Lagi, WNA Asal Tiongkok Ilegal Diamankan Imigrasi

60
BUANAINDONESIA.CO.ID, BOGOR – Setelah beberapa bulan lalu puluhan WNA asal Tiongkok ditangkap lantaran menjadi petani cabai secara ilegal di Bogor, kini sejumlah WNA Tiongkok kembali diamankan karena membuka peternak ayam.
Kali ini, Kantor Imigrasi Kelas I Bogor sedikitnya menggiring empat WNA Tiongkok ke Kantor Imigrasi karena tiga di antaranya tidak memiliki dokumen resmi.
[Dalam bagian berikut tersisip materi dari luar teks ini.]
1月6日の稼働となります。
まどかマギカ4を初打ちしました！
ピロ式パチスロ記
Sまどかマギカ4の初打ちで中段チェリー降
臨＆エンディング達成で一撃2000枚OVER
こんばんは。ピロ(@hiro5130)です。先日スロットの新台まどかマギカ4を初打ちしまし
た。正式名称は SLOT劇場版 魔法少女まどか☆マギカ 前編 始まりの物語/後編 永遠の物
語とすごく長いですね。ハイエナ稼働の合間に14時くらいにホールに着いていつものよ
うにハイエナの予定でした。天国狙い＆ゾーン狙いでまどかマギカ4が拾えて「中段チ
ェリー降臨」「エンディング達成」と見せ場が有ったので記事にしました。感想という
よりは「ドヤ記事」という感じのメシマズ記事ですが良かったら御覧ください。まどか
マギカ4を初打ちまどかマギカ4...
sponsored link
Keempat orang WNA itu bernama Lin Kong Wang (36), Lin Jin Chun (36), Lin Yu Tan (36), dan Lin Shu Long (42). Mereka diamankan dari Kampung Lio Jambu RT 2/1, Desa Sibanteng, Kecamatan Leuwisadeng, Kabupaten Bogor.
Kasubsi Pengawasan Kantor Imigrasi Bogor, Rahmat Suprianto, mengatakan, para WNA tersebut diamankan awalnya berkat informasi dari masyarakat yang disampaikan ke aparat Polsek Leuwiliang dan ditindaklanjuti oleh pihak Imigrasi.
“Kempat WNA ini berniat membuka usaha peternakan ayam petelor. Lokasi yang dipilih sendiri di perkampungan yang jarang penduduk. Setelah kami periksa, tiga WNA tak punya dokumen resmi. Selanjutnya kami akan memanggil pengurus peternakan. Jika terbukti menyalahi aturan kami beri sanksi deportasi atau pidana,” tegasnya.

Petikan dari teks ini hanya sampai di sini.